**WORK REQUEST:** Exact copies of all the lines below are required, with the pictures omitted.

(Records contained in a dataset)
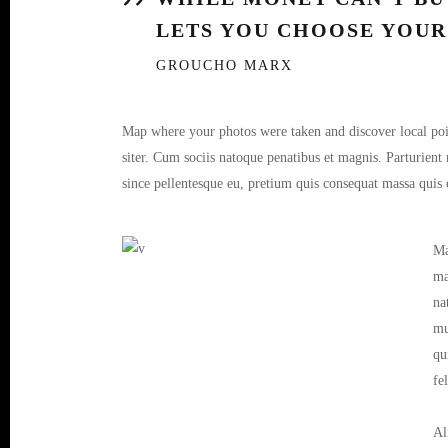
LETS YOU CHOOSE YOUR
GROUCHO MARX
Map where your photos were taken and discover local po
siter. Cum sociis natoque penatibus et magnis. Parturient 
since pellentesque eu, pretium quis consequat massa quis 
Ma
ma
na
mu
qu
fe
Al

**SOLUTION TO THE EXERCISE:**
LETS YOU CHOOSE YOUR
GROUCHO MARX
Map where your photos were taken and discover local po
siter. Cum sociis natoque penatibus et magnis. Parturient 
since pellentesque eu, pretium quis consequat massa quis 
Ma
ma
na
mu
qu
fe
Al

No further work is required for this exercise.